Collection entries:
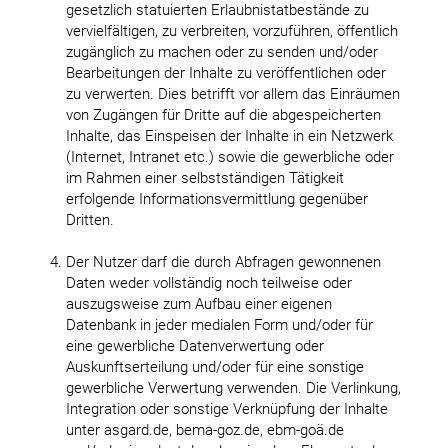
gesetzlich statuierten Erlaubnistatbestände zu
vervielfältigen, zu verbreiten, vorzuführen, öffentlich
zugänglich zu machen oder zu senden und/oder
Bearbeitungen der Inhalte zu veröffentlichen oder
zu verwerten. Dies betrifft vor allem das Einräumen
von Zugängen für Dritte auf die abgespeicherten
Inhalte, das Einspeisen der Inhalte in ein Netzwerk
(Internet, Intranet etc.) sowie die gewerbliche oder
im Rahmen einer selbstständigen Tätigkeit
erfolgende Informationsvermittlung gegenüber
Dritten.
Der Nutzer darf die durch Abfragen gewonnenen
Daten weder vollständig noch teilweise oder
auszugsweise zum Aufbau einer eigenen
Datenbank in jeder medialen Form und/oder für
eine gewerbliche Datenverwertung oder
Auskunftserteilung und/oder für eine sonstige
gewerbliche Verwertung verwenden. Die Verlinkung,
Integration oder sonstige Verknüpfung der Inhalte
unter asgard.de, bema-goz.de, ebm-goä.de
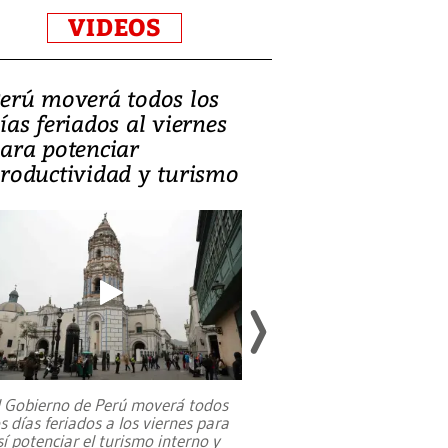
VIDEOS
erú moverá todos los
Video, Catalin
ías feriados al viernes
‘Si la gente el
ara potenciar
criminales, la
roductividad y turismo
sociedades de
suicidarse’
l Gobierno de Perú moverá todos
os días feriados a los viernes para
La exmagistrada co
sí potenciar el turismo interno y
sobre el rol de contr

WHAT YOU HAVE TO DO: What is wanted is an exact copy of the lines from the line with "unter asgard.de, bema-goz.de, ebm-goä.de" through the end of the records, both ends included, pictures excluded.

WRITTEN RESPONSE:
unter asgard.de, bema-goz.de, ebm-goä.de
VIDEOS
erú moverá todos los
Video, Catalin
ías feriados al viernes
‘Si la gente el
ara potenciar
criminales, la
roductividad y turismo
sociedades de
suicidarse’
l Gobierno de Perú moverá todos
os días feriados a los viernes para
La exmagistrada co
sí potenciar el turismo interno y
sobre el rol de contr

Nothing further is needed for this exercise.